» **WHAT IS NEEDED**
How many lines in the records below contain "Canada"? Answer with the number alone.

» **Stored items from a collection**
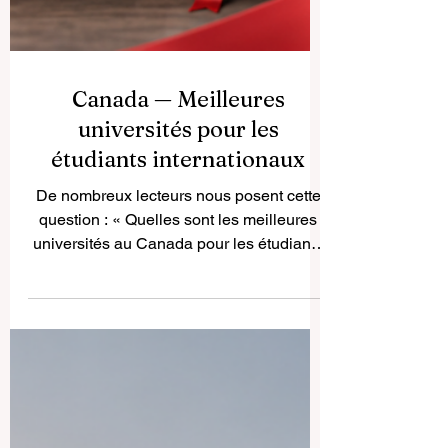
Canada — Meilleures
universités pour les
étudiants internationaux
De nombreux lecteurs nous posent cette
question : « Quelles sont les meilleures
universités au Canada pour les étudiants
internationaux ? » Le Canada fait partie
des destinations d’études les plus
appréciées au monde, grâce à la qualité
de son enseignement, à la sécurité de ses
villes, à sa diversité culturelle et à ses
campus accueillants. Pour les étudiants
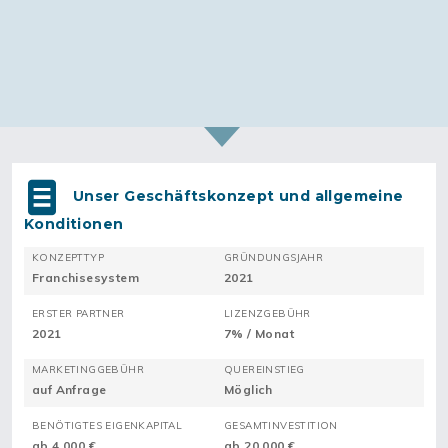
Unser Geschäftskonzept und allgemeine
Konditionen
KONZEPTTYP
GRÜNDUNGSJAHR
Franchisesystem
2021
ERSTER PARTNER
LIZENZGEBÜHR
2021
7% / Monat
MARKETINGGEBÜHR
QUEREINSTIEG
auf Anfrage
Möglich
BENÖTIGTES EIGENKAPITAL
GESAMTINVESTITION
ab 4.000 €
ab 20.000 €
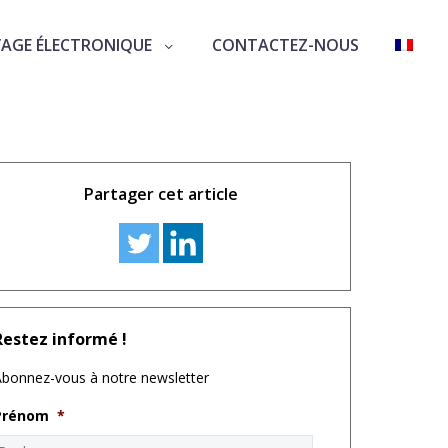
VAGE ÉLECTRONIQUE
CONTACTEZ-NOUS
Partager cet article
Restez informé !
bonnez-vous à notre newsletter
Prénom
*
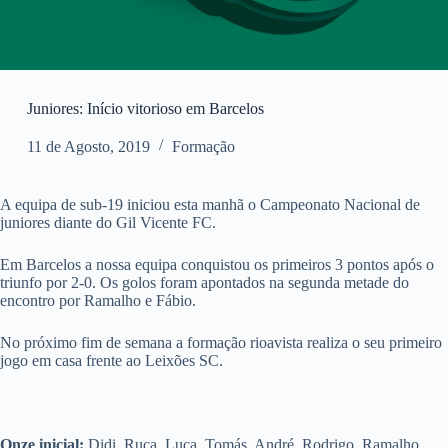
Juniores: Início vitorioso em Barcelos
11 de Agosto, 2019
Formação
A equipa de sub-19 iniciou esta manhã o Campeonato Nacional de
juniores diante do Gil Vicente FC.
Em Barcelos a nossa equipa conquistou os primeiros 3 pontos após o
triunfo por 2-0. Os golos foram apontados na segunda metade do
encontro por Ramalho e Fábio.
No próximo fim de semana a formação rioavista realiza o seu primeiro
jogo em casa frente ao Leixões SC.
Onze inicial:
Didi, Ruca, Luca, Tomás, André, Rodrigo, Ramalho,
==
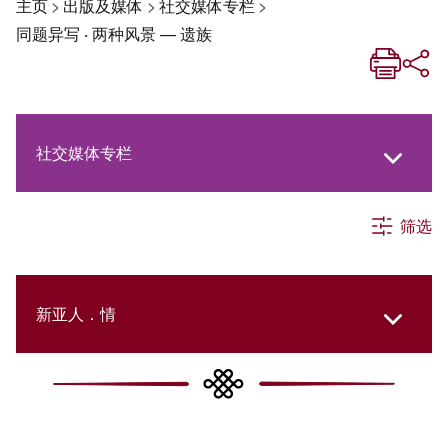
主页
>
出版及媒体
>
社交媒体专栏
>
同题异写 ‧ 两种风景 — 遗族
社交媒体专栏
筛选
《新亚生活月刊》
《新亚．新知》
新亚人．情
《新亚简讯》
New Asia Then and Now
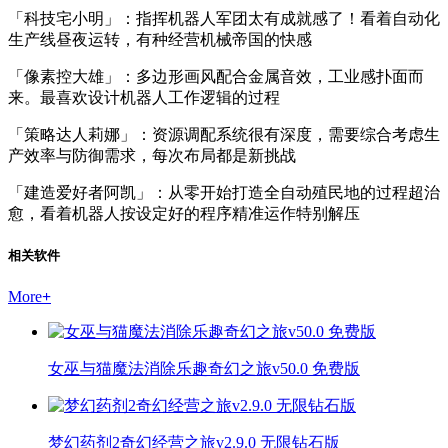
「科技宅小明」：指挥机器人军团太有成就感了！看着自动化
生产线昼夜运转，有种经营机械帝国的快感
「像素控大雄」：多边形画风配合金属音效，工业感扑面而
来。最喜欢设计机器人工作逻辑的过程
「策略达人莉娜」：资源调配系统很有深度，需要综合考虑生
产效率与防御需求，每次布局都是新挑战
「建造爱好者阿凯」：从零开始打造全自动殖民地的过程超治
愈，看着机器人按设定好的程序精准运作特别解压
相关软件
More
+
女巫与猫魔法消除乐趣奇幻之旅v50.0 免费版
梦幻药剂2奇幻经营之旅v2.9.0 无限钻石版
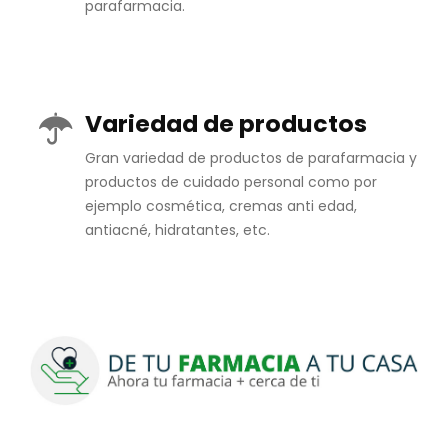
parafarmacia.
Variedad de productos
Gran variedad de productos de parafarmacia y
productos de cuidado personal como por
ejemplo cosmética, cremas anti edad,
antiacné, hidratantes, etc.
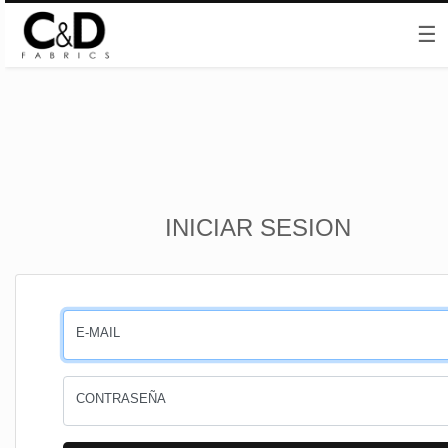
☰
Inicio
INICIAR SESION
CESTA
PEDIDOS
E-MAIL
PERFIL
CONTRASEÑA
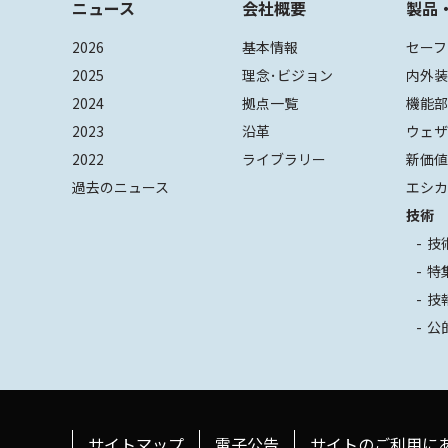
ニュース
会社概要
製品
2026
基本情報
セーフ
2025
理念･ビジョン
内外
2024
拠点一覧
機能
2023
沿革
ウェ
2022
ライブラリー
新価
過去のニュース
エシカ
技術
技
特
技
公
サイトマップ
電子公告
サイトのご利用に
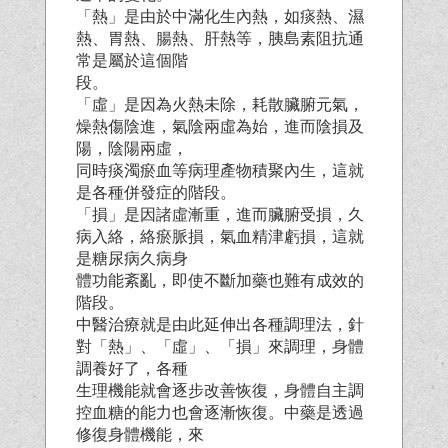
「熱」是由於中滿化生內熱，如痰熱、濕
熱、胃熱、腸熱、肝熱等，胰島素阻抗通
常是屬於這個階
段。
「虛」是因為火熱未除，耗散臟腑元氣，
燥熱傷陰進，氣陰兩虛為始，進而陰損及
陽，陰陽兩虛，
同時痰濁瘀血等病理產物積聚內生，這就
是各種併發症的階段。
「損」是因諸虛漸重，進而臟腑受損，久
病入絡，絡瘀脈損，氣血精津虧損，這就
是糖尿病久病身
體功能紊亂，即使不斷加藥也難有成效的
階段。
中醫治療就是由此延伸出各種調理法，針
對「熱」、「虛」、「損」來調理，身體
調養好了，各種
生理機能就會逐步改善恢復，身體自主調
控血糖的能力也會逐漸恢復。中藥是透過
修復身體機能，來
---
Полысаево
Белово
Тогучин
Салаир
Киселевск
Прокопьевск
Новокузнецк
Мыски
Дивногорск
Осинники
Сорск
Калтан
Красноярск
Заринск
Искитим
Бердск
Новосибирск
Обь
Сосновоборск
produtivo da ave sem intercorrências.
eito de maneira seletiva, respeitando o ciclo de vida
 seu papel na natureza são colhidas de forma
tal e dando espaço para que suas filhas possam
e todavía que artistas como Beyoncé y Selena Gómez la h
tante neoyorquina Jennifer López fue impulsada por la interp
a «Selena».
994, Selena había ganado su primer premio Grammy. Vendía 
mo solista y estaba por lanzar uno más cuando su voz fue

» **ANSWER BOX**
3